11 July 2017, Sweetcrude, Abuja – The Ministry of Mines and Steel Development has stated that the mining and minerals sector will contribute $27 billion (about N9.7trillion) to the Gross Domestic Product (GDP) by 2025.
The ministry’s claim was contained in the latest Solid Minerals Development Road Map, which was recently unveiled in Abuja over the weekend, adding that the contribution would be achieved in three phases.
It stated that phase one was to stabilise the sector and rebuild the country’s market confidence between 2016 and 2018.
According to document, the second phase will focus on establishing Nigeria as a competitive African mining and mineral processing centre from 2016 to 2020.
The ministry said the third phase would will enable Nigeria compete in the global market for refined metals and minerals from 2018 to 2030 in addition to selected ore exportation. It said that at the end of the third phase, Nigeria would have built a sustainable, globally competitive mining sector and related processing industry.
The ministry expressed the commitment to use the finite mineral resources in the country to improve the quality of life of Nigerians and earn healthy returns for the mining investor.
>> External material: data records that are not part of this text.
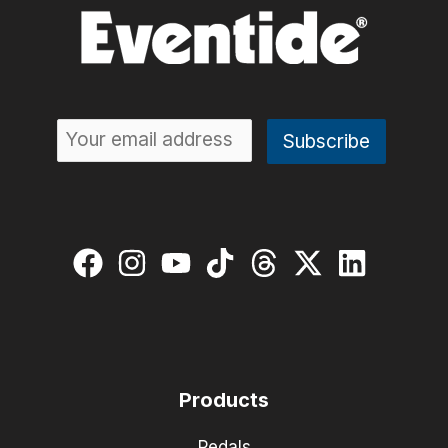
Products
Pedals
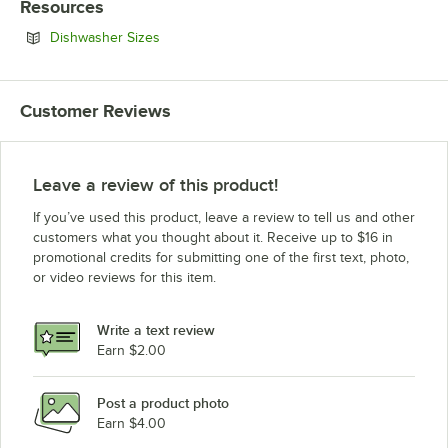
Resources
Opens in new tab
Dishwasher Sizes
Customer Reviews
Leave a review of this product!
If you’ve used this product, leave a review to tell us and other
customers what you thought about it. Receive up to $16 in
promotional credits for submitting one of the first text, photo,
or video reviews for this item.
Write a text review
Earn $2.00
Post a product photo
Earn $4.00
It added that its ambition was to be consistent with the tone set for national development expected to create the right conditions for minerals and mining success in the coming decades.
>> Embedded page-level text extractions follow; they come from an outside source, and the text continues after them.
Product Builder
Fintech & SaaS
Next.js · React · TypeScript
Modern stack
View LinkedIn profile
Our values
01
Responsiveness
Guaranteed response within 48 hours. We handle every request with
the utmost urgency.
“If well executed, the ambition, combined with realistic plan can unlock value for the Nigerian people with the potential to contribute to the GDP through its significant multiplying effect,” it said.
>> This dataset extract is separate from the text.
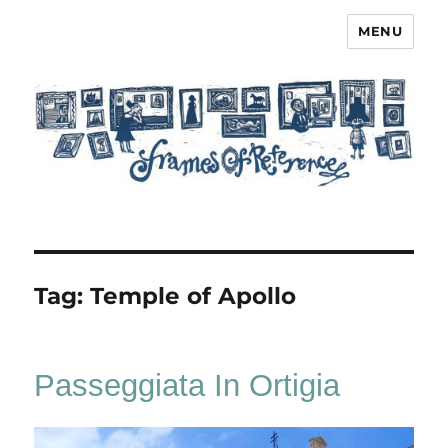
MENU
Frames of Reference
Tag:
Temple of Apollo
Passeggiata In Ortigia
Speaking recently on the policy road map, the Minister of Mines and Steel Development, Dr. Kayode Fayemi, described the document as a strategic framework that will set a pathway for a viable mining industry in Nigeria.
He noted that Nigeria presently had 44 minerals, of which 7 are of commercial quantity that needs to be developed to drive the industrial base.
Elaborating further on the road map, Fayemi highlighted the key features and focus to include; A strategic plan to coordinate the entire solid minerals value chain, increased regulatory environment that will be favourable to the businesses, ensuring effective partnership between the federal and state government and a broad geosciences database that is bankable.
Fayemi admitted that with the current structure which makes mining exclusive to the Federal government, it was crucial for states to adopt a “Joint Ventures” approach with the private sector to apply for mining leases.
On ensuring transparency and accountability in the industry, the minister assured stakeholders that the “Mining and Minerals Act”, will be enforced to the fullest with all the attendant provisions.
Considering the challenges of financing, he asserted that the ministry has engaged the Central bank to encourage the establishment of mining desks in Nigerian banks, even as it plans a solid minerals fund that should eventually lead to a mining bank.
The minister identified the issues of illegal mining in the country, adding that the road map will explore avenues to actively engage artisanal miners, thereby reducing the incidence.
In the area of the emerging mining and mineral landscape, the minister stressed that developing industrial minerals to support import substitution and manufacturing, will constitute part of the core focus of the ministry.
The 7 strategic solid minerals of commercial quantity identified by the ministry for development are coal, limestone, lead/zinc, bitumen, barytes, gold and iron ore.